▶ **GOAL OF THE EXERCISE**:
Pull out of the data below the stretch of lines bounded by the one containing "Sample Hardcopy of Journal" and the one containing "Undertaking Form", both bounds included, unchanged.

Stored items from a collection:
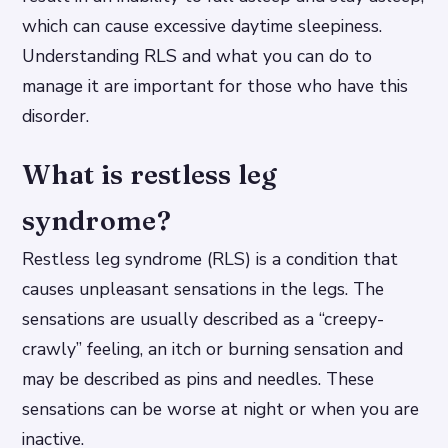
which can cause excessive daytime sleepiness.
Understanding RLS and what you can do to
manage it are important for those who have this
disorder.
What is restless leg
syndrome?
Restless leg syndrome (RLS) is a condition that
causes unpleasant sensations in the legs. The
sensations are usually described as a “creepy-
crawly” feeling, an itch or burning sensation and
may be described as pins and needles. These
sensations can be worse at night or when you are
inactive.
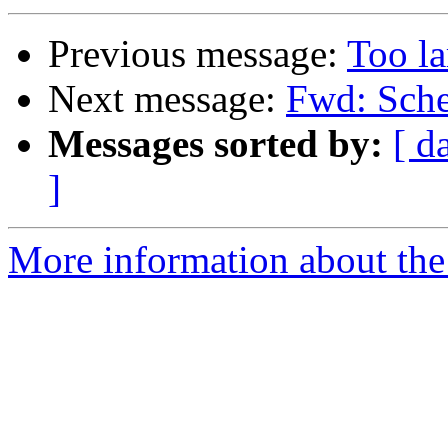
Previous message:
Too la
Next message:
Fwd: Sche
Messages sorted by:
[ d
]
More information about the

* * *

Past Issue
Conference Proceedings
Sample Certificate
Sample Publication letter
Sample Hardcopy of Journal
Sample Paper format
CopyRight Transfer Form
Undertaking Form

▶ **ANSWER SPACE**:
Sample Hardcopy of Journal
Sample Paper format
CopyRight Transfer Form
Undertaking Form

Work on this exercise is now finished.